Confirming this, confederation's president Sharad Kumar Saraf told PTI, "We have asked the ministry to remove the sunset clause as laid down in section 10B of IT Act and demanded that EoUs be extended the same benefit as available for special economic sones."
Section 10-B of the Income Tax Act envisages that the EoUs would cease to get tax holiday after March 2009. EoUs want the section to continue without any time limit for future investment in the scheme.
"This sunset clause needs to be removed to allow investment to flow in. Otherwise, no fresh investment is being made in the EoU schemes by the existing or new entrepreneurs," Saraf said.
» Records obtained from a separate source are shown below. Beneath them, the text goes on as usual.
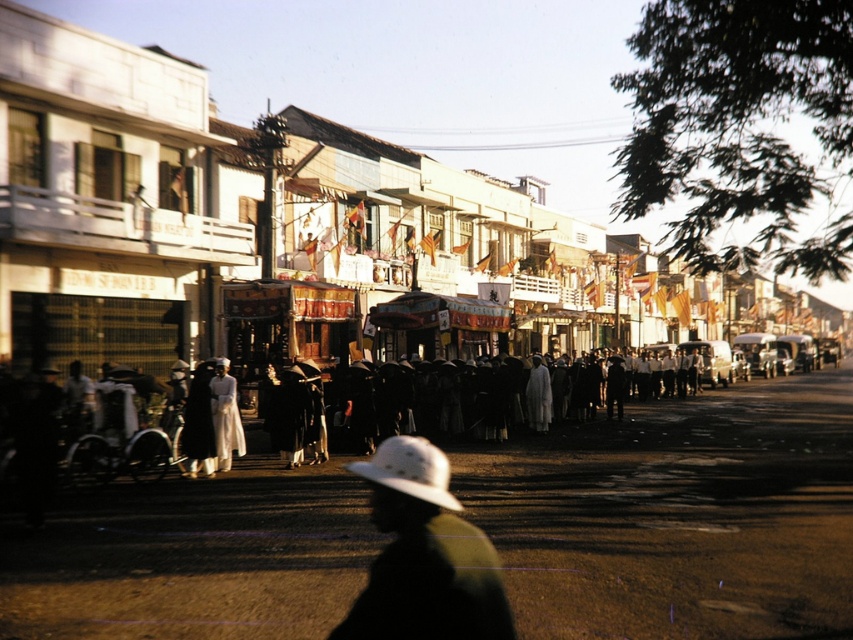 Between white felt hat at center and white satin dress at center, which one appears on the right side from the viewer's perspective?

Positioned to the right is white felt hat at center.

Between white felt hat at center and white satin dress at center, which one is positioned higher?

Positioned higher is white satin dress at center.

Between point (444, 618) and point (216, 392), which one is positioned in front?

Point (444, 618)

Locate an element on the screen. The image size is (853, 640). white felt hat at center is located at coordinates (424, 556). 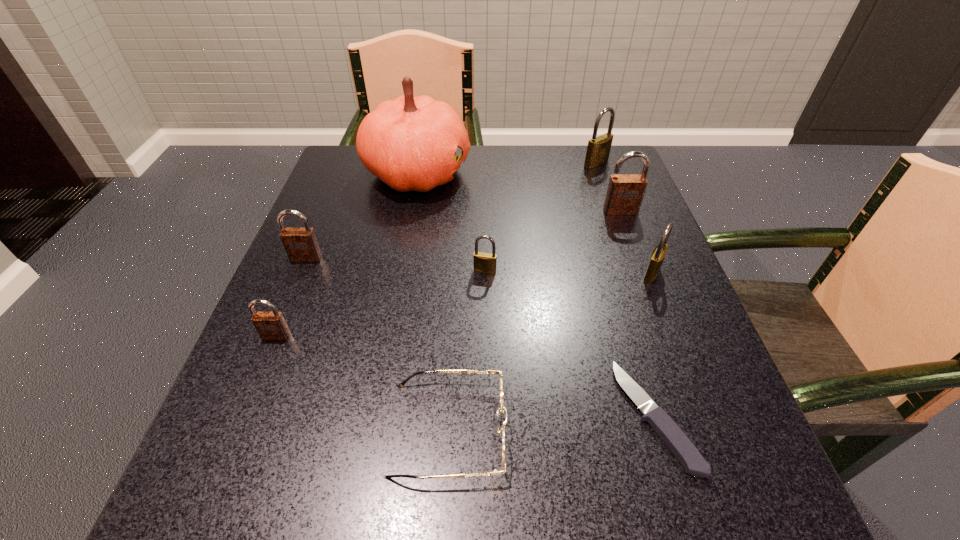 In the image, there is a desktop. At what (x,y) coordinates should I click in order to perform the action: click on vacant space at the near right corner. Please return your answer as a coordinate pair (x, y). The image size is (960, 540). Looking at the image, I should click on (683, 472).

Locate an element on the screen. The image size is (960, 540). free space between the smallest brass padlock and the seventh farthest object is located at coordinates (380, 303).

Where is `blank region between the second biggest brass padlock and the farthest padlock`? This screenshot has height=540, width=960. blank region between the second biggest brass padlock and the farthest padlock is located at coordinates click(624, 219).

Where is `free spot between the fourth farthest object and the farthest padlock`? free spot between the fourth farthest object and the farthest padlock is located at coordinates (451, 211).

The image size is (960, 540). I want to click on free space between the second smallest brass padlock and the eighth tallest object, so click(x=550, y=352).

The width and height of the screenshot is (960, 540). What are the coordinates of `vacant area that lies between the second biggest brass padlock and the tallest object` in the screenshot? It's located at (535, 223).

Locate an element on the screen. The image size is (960, 540). free area in between the biggest brass padlock and the pink pumpkin is located at coordinates (507, 168).

The image size is (960, 540). Find the location of `vacant area between the leftmost brass padlock and the rightmost brown padlock`. vacant area between the leftmost brass padlock and the rightmost brown padlock is located at coordinates (553, 241).

Where is `free space between the smallest brown padlock and the third padlock from left to right`? The height and width of the screenshot is (540, 960). free space between the smallest brown padlock and the third padlock from left to right is located at coordinates (380, 303).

The government amended section 10B in 2000, and only profits from exports were exempted after April 2001, instead of the entire profit of 100 per cent EoUs, he said, adding EoUs have asked the Ministry to restore the previous clause.
EoUs also asked the government to exempt them from the central sales tax as SEZs are exempted, instead of the present practice of reimbursement of the tax.
EoUs now have to pay CST on purchases of capital goods and inputs and subsequently apply for reimbursement, Saraf said, adding this was leading to blocking of exporters' money for months.
"At present huge amount of refunds are held up with the department for want of funds," he said. EoUs have also pitched for abolition of state level taxes as it only adds to transaction costs and procedural hassles while breeding corruption.
The exporters also demanded abolition of textile cess, levied at 0.05 per cent of the turnover of textile-based EoUs, by central excise department on behalf of textile committee.
Since textile units based in EoUs do not have any interaction with the textile committee nor get any assistance from government, Saraf said, the cess should be abolished as it increased the costs of exporters.
EoUs also wanted the 50 per cent rate of depreciation allowed on all machinery purchased under the Technology Upgradation Fund Scheme to continue till March 2007 instead of March 2004.